The first in half a handful of distinguished writers to speak about the fate of Soviet Jews during the war, Vasily Grossman came upon the story of Babi Yar as a war correspondent embedded, you might say, with the Red Army as it liberated Ukraine. Grossman was Jewish; his mother, Ekaterina, was one of the thirty thousand Jews of Berdichev massacred in northern Ukraine in the same month that was marked forever by the events at Babi Yar. Grossman’s article ‘Ukraine without Jews’, which appeared in 1943, is a revelation. An obituary of his people (our people), it is unlike the great mass of Soviet war reporting, which converted all Jewish men, women and children into undifferentiated peaceful Soviet civilians brutally murdered by Fascists. Devastated by what he saw, Grossman refused to remove ethnicity from the equation. ‘There are no Jews left in Ukraine,’ he wrote. ‘All is silence. Everything is still. A whole people has been brutally murdered.’
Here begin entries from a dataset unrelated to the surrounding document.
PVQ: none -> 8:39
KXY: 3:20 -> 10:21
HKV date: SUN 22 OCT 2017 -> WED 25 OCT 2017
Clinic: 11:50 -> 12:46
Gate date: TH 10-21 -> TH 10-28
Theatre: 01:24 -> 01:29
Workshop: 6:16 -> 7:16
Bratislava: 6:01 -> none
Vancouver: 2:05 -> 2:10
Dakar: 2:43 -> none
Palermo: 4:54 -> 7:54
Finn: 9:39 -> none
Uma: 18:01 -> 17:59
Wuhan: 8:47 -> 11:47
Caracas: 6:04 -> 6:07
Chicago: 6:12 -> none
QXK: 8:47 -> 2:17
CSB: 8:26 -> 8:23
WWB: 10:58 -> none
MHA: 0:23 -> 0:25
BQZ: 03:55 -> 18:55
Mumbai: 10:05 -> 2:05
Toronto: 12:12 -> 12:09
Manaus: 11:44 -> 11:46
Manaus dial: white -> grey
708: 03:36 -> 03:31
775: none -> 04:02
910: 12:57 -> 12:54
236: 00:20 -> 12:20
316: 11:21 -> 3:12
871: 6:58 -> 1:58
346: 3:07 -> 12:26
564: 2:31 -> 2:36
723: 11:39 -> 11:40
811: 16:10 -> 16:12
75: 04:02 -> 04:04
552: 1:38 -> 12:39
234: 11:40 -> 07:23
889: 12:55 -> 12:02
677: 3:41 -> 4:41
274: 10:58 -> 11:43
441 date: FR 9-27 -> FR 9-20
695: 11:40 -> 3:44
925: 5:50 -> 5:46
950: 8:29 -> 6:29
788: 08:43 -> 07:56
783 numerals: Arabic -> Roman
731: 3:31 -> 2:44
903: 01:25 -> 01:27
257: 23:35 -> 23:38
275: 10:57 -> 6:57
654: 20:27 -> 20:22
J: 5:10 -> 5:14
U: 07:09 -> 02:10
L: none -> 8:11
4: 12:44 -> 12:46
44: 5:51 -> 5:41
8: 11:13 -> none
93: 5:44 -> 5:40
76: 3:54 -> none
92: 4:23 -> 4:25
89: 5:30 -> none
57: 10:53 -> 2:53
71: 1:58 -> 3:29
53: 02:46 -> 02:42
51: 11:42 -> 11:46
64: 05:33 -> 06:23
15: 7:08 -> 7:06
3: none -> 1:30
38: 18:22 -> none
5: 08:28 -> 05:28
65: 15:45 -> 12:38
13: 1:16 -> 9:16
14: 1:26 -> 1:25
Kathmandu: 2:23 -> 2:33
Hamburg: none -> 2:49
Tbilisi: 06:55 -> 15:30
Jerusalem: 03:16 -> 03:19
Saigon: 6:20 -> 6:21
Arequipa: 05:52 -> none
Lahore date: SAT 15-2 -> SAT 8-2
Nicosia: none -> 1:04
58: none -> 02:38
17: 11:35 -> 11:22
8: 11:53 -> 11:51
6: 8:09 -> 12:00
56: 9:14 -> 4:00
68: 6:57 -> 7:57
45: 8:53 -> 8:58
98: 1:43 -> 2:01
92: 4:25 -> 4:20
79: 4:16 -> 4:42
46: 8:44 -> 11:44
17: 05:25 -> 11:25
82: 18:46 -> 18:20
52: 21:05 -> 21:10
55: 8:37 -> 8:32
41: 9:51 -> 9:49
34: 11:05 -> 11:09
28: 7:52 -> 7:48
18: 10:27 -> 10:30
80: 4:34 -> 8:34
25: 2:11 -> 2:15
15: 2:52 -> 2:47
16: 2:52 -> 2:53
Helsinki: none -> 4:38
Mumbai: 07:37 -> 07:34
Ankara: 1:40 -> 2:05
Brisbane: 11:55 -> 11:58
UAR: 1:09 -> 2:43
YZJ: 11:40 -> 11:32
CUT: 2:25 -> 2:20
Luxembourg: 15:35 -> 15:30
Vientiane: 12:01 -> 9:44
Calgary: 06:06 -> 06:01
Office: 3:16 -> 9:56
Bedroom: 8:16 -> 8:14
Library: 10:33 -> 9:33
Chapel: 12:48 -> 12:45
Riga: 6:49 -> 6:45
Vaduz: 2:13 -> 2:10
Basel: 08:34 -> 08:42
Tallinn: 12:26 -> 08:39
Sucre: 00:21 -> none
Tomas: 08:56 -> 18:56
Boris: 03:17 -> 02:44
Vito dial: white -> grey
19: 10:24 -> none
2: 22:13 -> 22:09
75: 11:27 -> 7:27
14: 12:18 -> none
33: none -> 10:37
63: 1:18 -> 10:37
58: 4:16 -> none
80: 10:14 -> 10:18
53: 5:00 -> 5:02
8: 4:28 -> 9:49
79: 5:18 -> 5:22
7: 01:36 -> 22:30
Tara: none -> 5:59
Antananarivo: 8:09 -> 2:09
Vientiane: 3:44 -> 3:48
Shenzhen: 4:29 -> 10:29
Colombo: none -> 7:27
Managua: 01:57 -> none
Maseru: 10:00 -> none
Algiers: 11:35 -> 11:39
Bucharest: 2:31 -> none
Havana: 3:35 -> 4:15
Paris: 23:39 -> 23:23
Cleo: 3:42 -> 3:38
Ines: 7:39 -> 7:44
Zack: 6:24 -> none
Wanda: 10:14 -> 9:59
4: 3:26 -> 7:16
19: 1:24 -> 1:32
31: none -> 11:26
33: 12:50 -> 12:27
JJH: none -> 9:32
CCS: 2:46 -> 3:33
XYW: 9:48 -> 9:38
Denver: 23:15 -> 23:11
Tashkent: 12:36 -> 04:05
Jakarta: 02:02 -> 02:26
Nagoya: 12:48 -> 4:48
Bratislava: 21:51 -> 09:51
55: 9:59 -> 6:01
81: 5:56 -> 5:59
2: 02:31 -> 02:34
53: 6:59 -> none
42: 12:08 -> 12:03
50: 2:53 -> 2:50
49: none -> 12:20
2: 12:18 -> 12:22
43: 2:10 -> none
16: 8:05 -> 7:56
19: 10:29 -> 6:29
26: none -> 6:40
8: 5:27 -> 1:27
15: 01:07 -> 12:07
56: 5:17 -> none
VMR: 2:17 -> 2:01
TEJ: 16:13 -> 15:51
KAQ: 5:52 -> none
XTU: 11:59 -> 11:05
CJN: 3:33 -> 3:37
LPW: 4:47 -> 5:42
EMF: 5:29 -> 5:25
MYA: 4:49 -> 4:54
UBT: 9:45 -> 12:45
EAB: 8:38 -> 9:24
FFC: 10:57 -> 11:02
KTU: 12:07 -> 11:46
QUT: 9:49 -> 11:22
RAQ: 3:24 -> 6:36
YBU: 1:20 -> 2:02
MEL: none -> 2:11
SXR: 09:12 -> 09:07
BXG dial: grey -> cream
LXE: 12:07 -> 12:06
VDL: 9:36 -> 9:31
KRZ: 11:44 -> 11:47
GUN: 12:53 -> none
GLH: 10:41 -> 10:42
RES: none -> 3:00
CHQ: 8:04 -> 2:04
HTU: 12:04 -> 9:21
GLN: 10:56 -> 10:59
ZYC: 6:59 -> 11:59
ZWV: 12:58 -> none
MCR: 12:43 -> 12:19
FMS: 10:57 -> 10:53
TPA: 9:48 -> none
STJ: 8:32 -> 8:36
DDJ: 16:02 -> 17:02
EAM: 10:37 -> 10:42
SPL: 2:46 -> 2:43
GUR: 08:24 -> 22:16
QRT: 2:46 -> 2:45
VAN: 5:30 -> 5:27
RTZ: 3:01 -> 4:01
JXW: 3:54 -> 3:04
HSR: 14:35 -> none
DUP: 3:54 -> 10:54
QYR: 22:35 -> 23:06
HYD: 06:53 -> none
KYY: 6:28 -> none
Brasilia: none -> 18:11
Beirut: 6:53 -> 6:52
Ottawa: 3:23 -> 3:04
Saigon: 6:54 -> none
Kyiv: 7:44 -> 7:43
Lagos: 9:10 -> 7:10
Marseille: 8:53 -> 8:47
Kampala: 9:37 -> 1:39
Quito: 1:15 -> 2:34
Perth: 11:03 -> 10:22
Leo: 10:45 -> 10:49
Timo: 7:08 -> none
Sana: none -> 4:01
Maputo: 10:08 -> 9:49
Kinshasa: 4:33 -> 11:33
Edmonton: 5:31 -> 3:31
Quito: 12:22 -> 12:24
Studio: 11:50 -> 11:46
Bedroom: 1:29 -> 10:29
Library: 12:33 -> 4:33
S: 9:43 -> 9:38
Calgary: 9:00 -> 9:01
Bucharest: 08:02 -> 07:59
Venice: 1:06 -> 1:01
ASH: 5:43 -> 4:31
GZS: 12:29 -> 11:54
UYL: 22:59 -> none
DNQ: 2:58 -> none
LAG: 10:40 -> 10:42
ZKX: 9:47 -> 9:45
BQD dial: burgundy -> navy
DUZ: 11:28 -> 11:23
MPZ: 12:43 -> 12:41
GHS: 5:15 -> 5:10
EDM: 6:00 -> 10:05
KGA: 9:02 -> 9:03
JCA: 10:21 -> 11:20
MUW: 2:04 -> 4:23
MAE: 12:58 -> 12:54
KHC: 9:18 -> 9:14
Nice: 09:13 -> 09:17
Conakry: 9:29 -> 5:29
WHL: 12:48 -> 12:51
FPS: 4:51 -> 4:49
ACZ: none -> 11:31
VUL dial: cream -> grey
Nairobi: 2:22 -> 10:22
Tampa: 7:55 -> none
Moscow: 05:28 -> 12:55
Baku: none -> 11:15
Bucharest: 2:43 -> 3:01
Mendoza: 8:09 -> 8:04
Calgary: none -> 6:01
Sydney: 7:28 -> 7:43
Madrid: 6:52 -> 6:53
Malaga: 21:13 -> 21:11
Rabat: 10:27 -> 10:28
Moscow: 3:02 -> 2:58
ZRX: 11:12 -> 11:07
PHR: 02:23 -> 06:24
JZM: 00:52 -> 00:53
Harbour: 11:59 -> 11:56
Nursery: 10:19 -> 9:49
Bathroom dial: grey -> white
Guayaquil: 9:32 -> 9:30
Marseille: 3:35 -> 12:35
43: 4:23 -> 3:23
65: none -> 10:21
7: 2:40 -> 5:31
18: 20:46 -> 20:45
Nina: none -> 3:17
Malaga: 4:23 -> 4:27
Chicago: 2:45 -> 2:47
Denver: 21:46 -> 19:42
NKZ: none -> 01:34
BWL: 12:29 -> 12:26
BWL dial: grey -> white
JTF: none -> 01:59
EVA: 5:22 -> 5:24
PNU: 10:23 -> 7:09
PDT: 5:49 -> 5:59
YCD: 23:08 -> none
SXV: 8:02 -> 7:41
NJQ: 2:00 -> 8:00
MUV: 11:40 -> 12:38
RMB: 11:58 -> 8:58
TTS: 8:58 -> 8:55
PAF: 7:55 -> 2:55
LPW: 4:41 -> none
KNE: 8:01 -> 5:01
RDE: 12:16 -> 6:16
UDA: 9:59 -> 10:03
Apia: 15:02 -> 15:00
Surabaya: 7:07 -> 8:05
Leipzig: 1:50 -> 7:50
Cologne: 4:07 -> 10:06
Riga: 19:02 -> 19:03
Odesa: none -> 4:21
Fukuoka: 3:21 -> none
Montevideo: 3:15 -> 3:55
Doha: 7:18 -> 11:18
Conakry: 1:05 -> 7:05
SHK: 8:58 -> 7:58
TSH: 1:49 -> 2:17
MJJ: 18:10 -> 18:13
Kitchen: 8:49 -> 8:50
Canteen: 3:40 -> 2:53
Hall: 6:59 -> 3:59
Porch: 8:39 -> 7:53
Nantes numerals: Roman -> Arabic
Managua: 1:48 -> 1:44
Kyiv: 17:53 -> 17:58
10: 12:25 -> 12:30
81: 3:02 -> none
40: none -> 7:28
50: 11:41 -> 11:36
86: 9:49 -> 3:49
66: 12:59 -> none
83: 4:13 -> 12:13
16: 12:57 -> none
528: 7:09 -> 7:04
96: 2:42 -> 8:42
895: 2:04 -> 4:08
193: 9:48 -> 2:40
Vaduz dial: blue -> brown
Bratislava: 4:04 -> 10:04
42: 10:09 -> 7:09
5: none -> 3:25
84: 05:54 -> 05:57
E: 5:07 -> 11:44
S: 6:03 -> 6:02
Grossman’s war reporting went beyond the Holocaust – for instance, his remarkable reportage was used extensively in Anthony Beevor’s Stalingrad, and Beevor subsequently edited and annotated the English-language translation of Grossman’s wartime notebooks. Yet it is Grossman’s writings concerning the fate of Eastern European Jewry that have proved most enduring. His article from 1944 on Treblinka, the first extensive account of a German concentration camp in any language, was used as testimony in the Nuremberg Trials. After the war, this kind of writing would become altogether unacceptable to the Soviet regime, as any specific references to the Holocaust were eradicated. In front of German machine-gun fire, inside the concentration camps of Eastern Europe, all Soviet victims were said to be created equal.
And so the Black Book, a collection of testimonies and historical materials about the fate of Soviet Jews that Grossman compiled with another writer, war reporter and Jew, Ilya Ehrenbuch, was not allowed to go to print. Decades later in 1961, in the middle of Khrushchev’s thaw, all copies of Grossman’s major work, Life and Fate, were confiscated by the KGB. In desperation, Grossman wrote directly to Khrushchev asking him to undo this banning of a book to which the writer had ‘given his life’. Grossman wanted a response and he got one, not from the Soviet leader himself but from Mikhail Suslov, a member of the Presidium of the Supreme Soviet responsible for matters of ideology. Life and Fate could not be published for at least two hundred years, he was told. It finally came out under Gorbachev in the late 1980s, when the Holocaust ceased to be taboo; the Black Book followed in 1991. By that time Grossman had been dead for quarter of a century.